Aim of the task.
Retype the data that follows exactly. No pictures belong in the copy.

[Structured page parsing data]
• • • •

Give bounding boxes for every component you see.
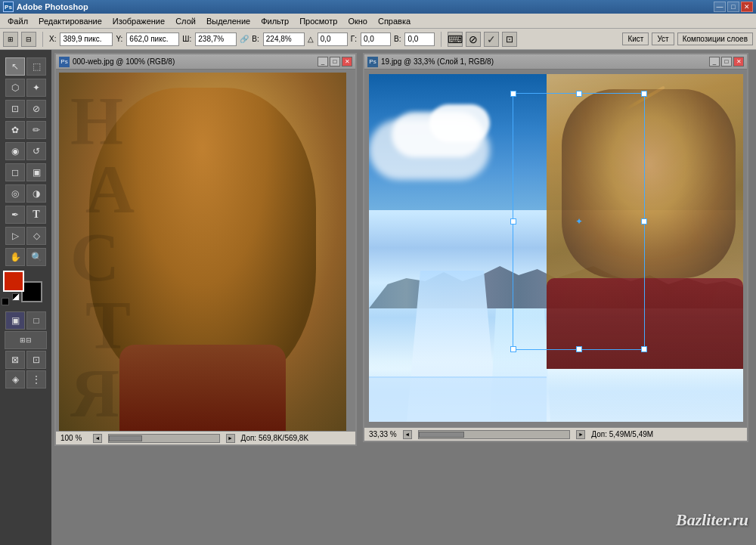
menu-item-окно[interactable]: Окно [343, 15, 372, 27]
angle-label: △ [308, 35, 314, 43]
brush-tool[interactable]: ✏ [26, 121, 46, 139]
move-tool[interactable]: ↖ [5, 57, 25, 76]
blur-tool[interactable]: ◎ [5, 184, 25, 203]
foreground-color-swatch[interactable] [3, 271, 24, 292]
select-tool[interactable]: ⬚ [26, 57, 46, 76]
x-label: X: [49, 35, 56, 43]
window2-zoom: 33,33 % [369, 430, 397, 438]
color-area [0, 271, 51, 308]
window2-scroll-right[interactable]: ► [576, 430, 585, 439]
transform-icon[interactable]: ⊞ [3, 32, 18, 47]
window2-statusbar: 33,33 % ◄ ► Доп: 5,49M/5,49M [364, 427, 747, 441]
brush-panel-tab[interactable]: Кист [622, 33, 649, 45]
extra-1[interactable]: ⊠ [5, 351, 25, 369]
tool-row-4: ✿ ✏ [0, 119, 51, 141]
menu-item-файл[interactable]: Файл [3, 15, 33, 27]
background-color-swatch[interactable] [21, 281, 42, 302]
image-window-1: Ps 000-web.jpg @ 100% (RGB/8) _ □ ✕ [54, 53, 357, 446]
separator-2 [441, 32, 442, 47]
window1-maximize[interactable]: □ [330, 57, 340, 67]
clone-tool[interactable]: ◉ [5, 142, 25, 160]
window2-titlebar[interactable]: Ps 19.jpg @ 33,3% (Слой 1, RGB/8) _ □ ✕ [364, 54, 747, 70]
angle-input[interactable] [318, 33, 348, 46]
extra-3[interactable]: ◈ [5, 370, 25, 389]
zoom-tool[interactable]: 🔍 [26, 248, 46, 266]
settings-panel-tab[interactable]: Уст [652, 33, 674, 45]
window1-canvas-area: Н А С Т Я [56, 70, 355, 431]
extra-4[interactable]: ⋮ [26, 370, 46, 389]
h-label: В: [252, 35, 259, 43]
menu-item-выделение[interactable]: Выделение [202, 15, 255, 27]
swap-colors-icon[interactable] [12, 293, 20, 301]
lasso-tool[interactable]: ⬡ [5, 79, 25, 97]
window2-maximize[interactable]: □ [721, 57, 732, 67]
menu-item-редактирование[interactable]: Редактирование [34, 15, 107, 27]
window-controls: — □ ✕ [714, 2, 753, 12]
tool-row-2: ⬡ ✦ [0, 77, 51, 98]
tool-row-8: ✒ T [0, 204, 51, 225]
window2-scroll-left[interactable]: ◄ [403, 430, 412, 439]
default-colors-icon[interactable] [2, 298, 9, 305]
y-input[interactable] [126, 33, 179, 46]
menu-item-слой[interactable]: Слой [171, 15, 200, 27]
menu-item-просмотр[interactable]: Просмотр [295, 15, 342, 27]
gradient-tool[interactable]: ▣ [26, 163, 46, 181]
w-label: Ш: [182, 35, 191, 43]
window1-scrollthumb [109, 435, 142, 441]
confirm-transform-icon[interactable]: ✓ [484, 32, 499, 47]
menu-item-изображение[interactable]: Изображение [108, 15, 169, 27]
window2-title: 19.jpg @ 33,3% (Слой 1, RGB/8) [381, 57, 706, 66]
magic-wand-tool[interactable]: ✦ [26, 79, 46, 97]
window1-scroll-left[interactable]: ◄ [93, 434, 102, 443]
maximize-button[interactable]: □ [727, 2, 739, 12]
h-input[interactable] [263, 33, 305, 46]
window1-scroll-right[interactable]: ► [226, 434, 235, 443]
window1-scrollbar-h[interactable] [108, 434, 220, 443]
panels-area: Кист Уст Композиции слоев [622, 33, 753, 45]
window1-close[interactable]: ✕ [342, 57, 352, 67]
minimize-button[interactable]: — [714, 2, 726, 12]
window1-minimize[interactable]: _ [318, 57, 328, 67]
skewh-input[interactable] [361, 33, 391, 46]
menu-item-справка[interactable]: Справка [373, 15, 415, 27]
window1-canvas: Н А С Т Я [59, 73, 346, 431]
skewv-input[interactable] [404, 33, 435, 46]
tool-row-1: ↖ ⬚ [0, 56, 51, 77]
tool-row-3: ⊡ ⊘ [0, 98, 51, 119]
shape-tool[interactable]: ◇ [26, 227, 46, 245]
path-tool[interactable]: ▷ [5, 227, 25, 245]
text-tool[interactable]: T [26, 206, 46, 224]
window2-minimize[interactable]: _ [709, 57, 720, 67]
eraser-tool[interactable]: ◻ [5, 163, 25, 181]
window2-canvas: ✦ [369, 74, 743, 422]
warp-icon[interactable]: ⌨ [448, 32, 463, 47]
layer-comp-panel-tab[interactable]: Композиции слоев [677, 33, 753, 45]
extra-2[interactable]: ⊡ [26, 351, 46, 369]
quick-mask-icon[interactable]: ▣ [5, 311, 25, 330]
cloud-3 [369, 119, 490, 180]
interpolation-icon[interactable]: ⊡ [502, 32, 517, 47]
grid-icon[interactable]: ⊟ [21, 32, 36, 47]
window2-close[interactable]: ✕ [733, 57, 744, 67]
hand-tool[interactable]: ✋ [5, 248, 25, 266]
history-brush-tool[interactable]: ↺ [26, 142, 46, 160]
window1-titlebar[interactable]: Ps 000-web.jpg @ 100% (RGB/8) _ □ ✕ [56, 54, 355, 70]
x-input[interactable] [60, 33, 113, 46]
window1-controls: _ □ ✕ [318, 57, 352, 67]
tool-row-9: ▷ ◇ [0, 225, 51, 246]
window1-title: 000-web.jpg @ 100% (RGB/8) [73, 57, 314, 66]
standard-mode-icon[interactable]: □ [26, 311, 46, 330]
close-button[interactable]: ✕ [741, 2, 753, 12]
pen-tool[interactable]: ✒ [5, 206, 25, 224]
dodge-tool[interactable]: ◑ [26, 184, 46, 203]
window2-scrollbar-h[interactable] [418, 430, 571, 439]
cancel-transform-icon[interactable]: ⊘ [466, 32, 481, 47]
heal-tool[interactable]: ✿ [5, 121, 25, 139]
crop-tool[interactable]: ⊡ [5, 100, 25, 118]
menu-item-фильтр[interactable]: Фильтр [256, 15, 293, 27]
slice-tool[interactable]: ⊘ [26, 100, 46, 118]
screen-mode-icon[interactable]: ⊞⊟ [5, 331, 47, 349]
bottom-tools: ▣ □ ⊞⊟ ⊠ ⊡ ◈ ⋮ [0, 308, 51, 392]
w-input[interactable] [195, 33, 237, 46]
link-icon: 🔗 [240, 35, 249, 43]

• • • •

Response to the task.
Give bounding boxes for every component you see.
menu-item-окно[interactable]: Окно [343, 15, 372, 27]
angle-label: △ [308, 35, 314, 43]
brush-tool[interactable]: ✏ [26, 121, 46, 139]
move-tool[interactable]: ↖ [5, 57, 25, 76]
blur-tool[interactable]: ◎ [5, 184, 25, 203]
foreground-color-swatch[interactable] [3, 271, 24, 292]
select-tool[interactable]: ⬚ [26, 57, 46, 76]
x-label: X: [49, 35, 56, 43]
window2-zoom: 33,33 % [369, 430, 397, 438]
color-area [0, 271, 51, 308]
window2-scroll-right[interactable]: ► [576, 430, 585, 439]
transform-icon[interactable]: ⊞ [3, 32, 18, 47]
window2-statusbar: 33,33 % ◄ ► Доп: 5,49M/5,49M [364, 427, 747, 441]
brush-panel-tab[interactable]: Кист [622, 33, 649, 45]
extra-1[interactable]: ⊠ [5, 351, 25, 369]
tool-row-4: ✿ ✏ [0, 119, 51, 141]
menu-item-файл[interactable]: Файл [3, 15, 33, 27]
background-color-swatch[interactable] [21, 281, 42, 302]
image-window-1: Ps 000-web.jpg @ 100% (RGB/8) _ □ ✕ [54, 53, 357, 446]
separator-2 [441, 32, 442, 47]
window1-maximize[interactable]: □ [330, 57, 340, 67]
clone-tool[interactable]: ◉ [5, 142, 25, 160]
window2-titlebar[interactable]: Ps 19.jpg @ 33,3% (Слой 1, RGB/8) _ □ ✕ [364, 54, 747, 70]
angle-input[interactable] [318, 33, 348, 46]
extra-3[interactable]: ◈ [5, 370, 25, 389]
zoom-tool[interactable]: 🔍 [26, 248, 46, 266]
settings-panel-tab[interactable]: Уст [652, 33, 674, 45]
window1-canvas-area: Н А С Т Я [56, 70, 355, 431]
extra-4[interactable]: ⋮ [26, 370, 46, 389]
h-label: В: [252, 35, 259, 43]
menu-item-выделение[interactable]: Выделение [202, 15, 255, 27]
swap-colors-icon[interactable] [12, 293, 20, 301]
lasso-tool[interactable]: ⬡ [5, 79, 25, 97]
window2-maximize[interactable]: □ [721, 57, 732, 67]
menu-item-редактирование[interactable]: Редактирование [34, 15, 107, 27]
window-controls: — □ ✕ [714, 2, 753, 12]
tool-row-2: ⬡ ✦ [0, 77, 51, 98]
tool-row-8: ✒ T [0, 204, 51, 225]
window2-scroll-left[interactable]: ◄ [403, 430, 412, 439]
default-colors-icon[interactable] [2, 298, 9, 305]
y-input[interactable] [126, 33, 179, 46]
menu-item-слой[interactable]: Слой [171, 15, 200, 27]
menu-item-просмотр[interactable]: Просмотр [295, 15, 342, 27]
gradient-tool[interactable]: ▣ [26, 163, 46, 181]
w-label: Ш: [182, 35, 191, 43]
window1-scrollthumb [109, 435, 142, 441]
confirm-transform-icon[interactable]: ✓ [484, 32, 499, 47]
menu-item-изображение[interactable]: Изображение [108, 15, 169, 27]
window2-title: 19.jpg @ 33,3% (Слой 1, RGB/8) [381, 57, 706, 66]
magic-wand-tool[interactable]: ✦ [26, 79, 46, 97]
window1-scroll-left[interactable]: ◄ [93, 434, 102, 443]
maximize-button[interactable]: □ [727, 2, 739, 12]
h-input[interactable] [263, 33, 305, 46]
window1-scroll-right[interactable]: ► [226, 434, 235, 443]
window1-scrollbar-h[interactable] [108, 434, 220, 443]
panels-area: Кист Уст Композиции слоев [622, 33, 753, 45]
window1-close[interactable]: ✕ [342, 57, 352, 67]
minimize-button[interactable]: — [714, 2, 726, 12]
window1-minimize[interactable]: _ [318, 57, 328, 67]
skewh-input[interactable] [361, 33, 391, 46]
menu-item-справка[interactable]: Справка [373, 15, 415, 27]
window1-canvas: Н А С Т Я [59, 73, 346, 431]
skewv-input[interactable] [404, 33, 435, 46]
tool-row-1: ↖ ⬚ [0, 56, 51, 77]
tool-row-3: ⊡ ⊘ [0, 98, 51, 119]
shape-tool[interactable]: ◇ [26, 227, 46, 245]
path-tool[interactable]: ▷ [5, 227, 25, 245]
text-tool[interactable]: T [26, 206, 46, 224]
window2-minimize[interactable]: _ [709, 57, 720, 67]
eraser-tool[interactable]: ◻ [5, 163, 25, 181]
window2-canvas: ✦ [369, 74, 743, 422]
warp-icon[interactable]: ⌨ [448, 32, 463, 47]
layer-comp-panel-tab[interactable]: Композиции слоев [677, 33, 753, 45]
extra-2[interactable]: ⊡ [26, 351, 46, 369]
quick-mask-icon[interactable]: ▣ [5, 311, 25, 330]
cloud-3 [369, 119, 490, 180]
interpolation-icon[interactable]: ⊡ [502, 32, 517, 47]
grid-icon[interactable]: ⊟ [21, 32, 36, 47]
window2-close[interactable]: ✕ [733, 57, 744, 67]
hand-tool[interactable]: ✋ [5, 248, 25, 266]
history-brush-tool[interactable]: ↺ [26, 142, 46, 160]
window1-titlebar[interactable]: Ps 000-web.jpg @ 100% (RGB/8) _ □ ✕ [56, 54, 355, 70]
x-input[interactable] [60, 33, 113, 46]
window1-controls: _ □ ✕ [318, 57, 352, 67]
tool-row-9: ▷ ◇ [0, 225, 51, 246]
window1-title: 000-web.jpg @ 100% (RGB/8) [73, 57, 314, 66]
standard-mode-icon[interactable]: □ [26, 311, 46, 330]
close-button[interactable]: ✕ [741, 2, 753, 12]
pen-tool[interactable]: ✒ [5, 206, 25, 224]
dodge-tool[interactable]: ◑ [26, 184, 46, 203]
window2-scrollbar-h[interactable] [418, 430, 571, 439]
cancel-transform-icon[interactable]: ⊘ [466, 32, 481, 47]
heal-tool[interactable]: ✿ [5, 121, 25, 139]
crop-tool[interactable]: ⊡ [5, 100, 25, 118]
menu-item-фильтр[interactable]: Фильтр [256, 15, 293, 27]
slice-tool[interactable]: ⊘ [26, 100, 46, 118]
screen-mode-icon[interactable]: ⊞⊟ [5, 331, 47, 349]
bottom-tools: ▣ □ ⊞⊟ ⊠ ⊡ ◈ ⋮ [0, 308, 51, 392]
w-input[interactable] [195, 33, 237, 46]
link-icon: 🔗 [240, 35, 249, 43]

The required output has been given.